If You've Got It-Flaunt It!

     My friend tells the story of going to "Parents' Night" in the gym and the teacher asking if any of them could sing. Only one parent put up his hand, the rest were too shy, embarrassed - perhaps a bit short on self-esteem?
     It reminds me of the daily struggle some people have with self-esteem. They just don't like their lives, or themselves - they are too short/too tall; too fat/too skinny; too dumb/too nerdy. Perhaps early in their lives they missed out on being nurtured by the adults in their life and so don't know/believe they are special, or through some experience, chemical imbalance or character flaw, just can't grasp that they are ok. (I'm OK-You're OK).

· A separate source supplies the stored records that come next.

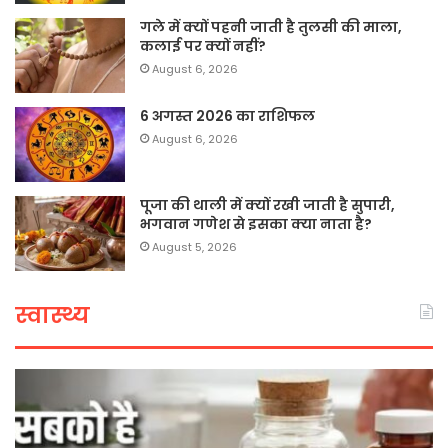
गले में क्यों पहनी जाती है तुलसी की माला,
कलाई पर क्यों नहीं?
August 6, 2026
6 अगस्त 2026 का राशिफल
August 6, 2026
पूजा की थाली में क्यों रखी जाती है सुपारी,
भगवान गणेश से इसका क्या नाता है?
August 5, 2026
स्वास्थ्य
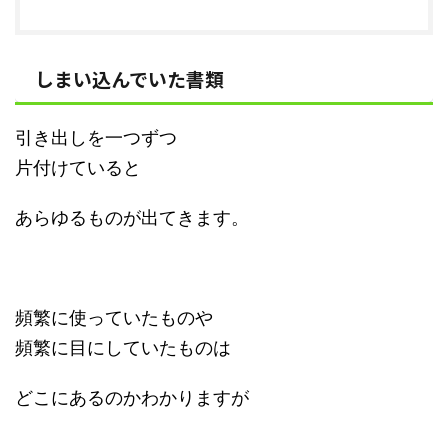
しまい込んでいた書類
引き出しを一つずつ
片付けていると
あらゆるものが出てきます。
頻繁に使っていたものや
頻繁に目にしていたものは
どこにあるのかわかりますが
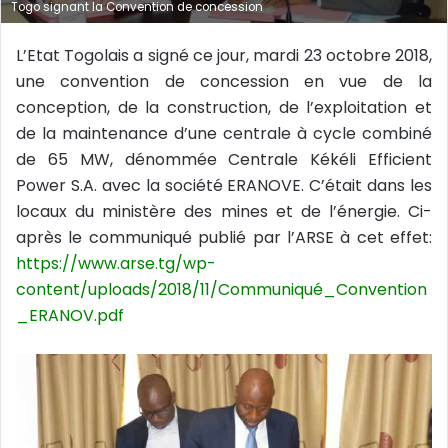
Togo signant la Convention de concession
i
e
L’Etat Togolais a signé ce jour, mardi 23 octobre 2018,
l
une convention de concession en vue de la
conception, de la construction, de l’exploitation et
de la maintenance d’une centrale à cycle combiné
de 65 MW, dénommée Centrale Kékéli Efficient
Power S.A. avec la société ERANOVE. C’était dans les
locaux du ministère des mines et de l’énergie. Ci-
après le communiqué publié par l’ARSE à cet effet:
https://www.arse.tg/wp-
content/uploads/2018/11/Communiqué_Convention
_ERANOV.pdf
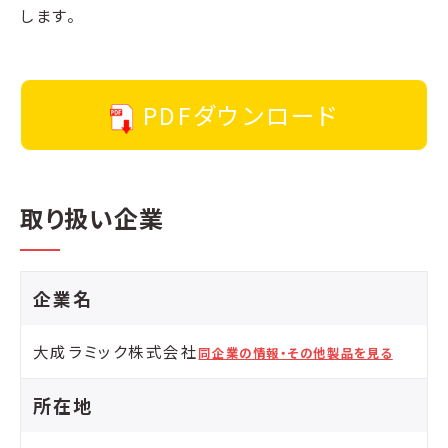
します。
PDFダウンロード
取り扱い企業
企業名
大成ラミック株式会社
同企業の情報・その他製品を見る
所在地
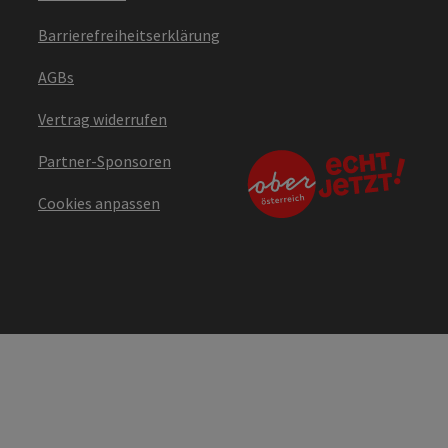
Barrierefreiheitserklärung
AGBs
Vertrag widerrufen
Partner-Sponsoren
Cookies anpassen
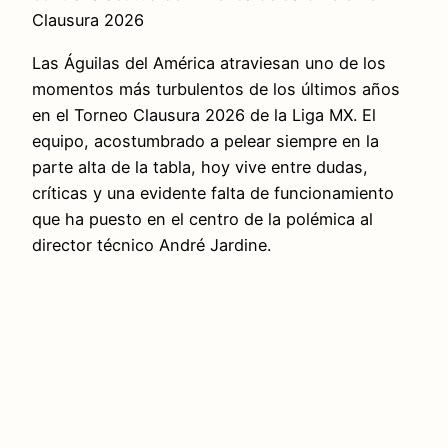
Clausura 2026
Las Águilas del América atraviesan uno de los
momentos más turbulentos de los últimos años
en el Torneo Clausura 2026 de la Liga MX. El
equipo, acostumbrado a pelear siempre en la
parte alta de la tabla, hoy vive entre dudas,
críticas y una evidente falta de funcionamiento
que ha puesto en el centro de la polémica al
director técnico André Jardine.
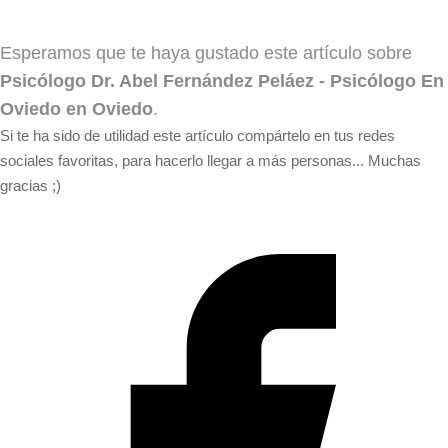
Esperamos que te haya gustado este artículo sobre
Psicólogo Dr. Abel Fernández Peláez - Psicólogo En
Oviedo en Oviedo
.
Si te ha sido de utilidad este artículo compártelo en tus redes
sociales favoritas, para hacerlo llegar a más personas... Muchas
gracias ;)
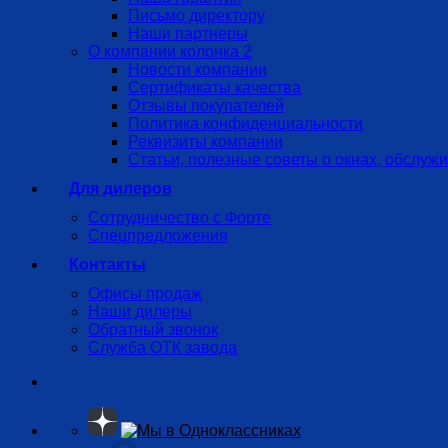
Письмо директору
Наши партнеры
О компании колонка 2
Новости компании
Сертификаты качества
Отзывы покупателей
Политика конфиденциальности
Реквизиты компании
Статьи, полезные советы о окнах, обслуж
Для дилеров
Сотрудничество с Форте
Спецпредложения
Контакты
Офисы продаж
Наши дилеры
Обратный звонок
Служба ОТК завода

     The junior high years can be particularly difficult because everything the young person does is held under a peer microscope and is severely judged. It seems to me that one of the worst labels to have thrown at you at this age, (13-16), is that, "You are conceited". Imagine you think highly of yourself - what an awful person you must be! You are told over and over again by your peers, even by the media, that you are to blend in, look the same, and in essence not stand out, not be special - even if you have special skills/talents. Be humble; don't demonstrate your gift, or you run the risk of being called conceited, which leads to arrogance (or maybe this was just how it was in my jr. high years and it is different today?). Remember, it doesn't matter even if you don't have a special talent, you're still ok. I love the bumper sticker that says, "God don't make no junk". I hope you get the positive message no matter what your belief system.

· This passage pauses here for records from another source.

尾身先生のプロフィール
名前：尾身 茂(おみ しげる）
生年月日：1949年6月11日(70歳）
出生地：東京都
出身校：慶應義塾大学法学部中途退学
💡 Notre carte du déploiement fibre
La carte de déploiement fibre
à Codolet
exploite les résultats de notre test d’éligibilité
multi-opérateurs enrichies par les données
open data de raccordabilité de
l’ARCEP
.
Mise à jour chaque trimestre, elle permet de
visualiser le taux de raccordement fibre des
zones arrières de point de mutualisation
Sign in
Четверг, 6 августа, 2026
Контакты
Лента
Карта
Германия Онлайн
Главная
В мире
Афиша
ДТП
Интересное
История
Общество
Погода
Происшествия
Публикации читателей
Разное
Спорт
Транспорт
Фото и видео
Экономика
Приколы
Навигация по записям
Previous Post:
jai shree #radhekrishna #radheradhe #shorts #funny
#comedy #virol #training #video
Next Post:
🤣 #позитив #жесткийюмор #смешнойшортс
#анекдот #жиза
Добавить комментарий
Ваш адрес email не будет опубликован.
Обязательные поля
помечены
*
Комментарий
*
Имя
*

     Twenty to thirty years after adolescence, jr. and sr. high school, the damage is done. We are still being humble, denying our gifts and not giving ourselves credit/strokes for being who we are because we don't want to embarrass ourselves, appear conceited, arrogant, or just don't feel worthy. We are starving for strokes but we have a message in our heads that prevents us from receiving the strokes we need to improve our self-esteem.

 I believe:   If you've got it, own it (and give yourself positive strokes for it).
                    And then give yourself even more strokes for sharing it!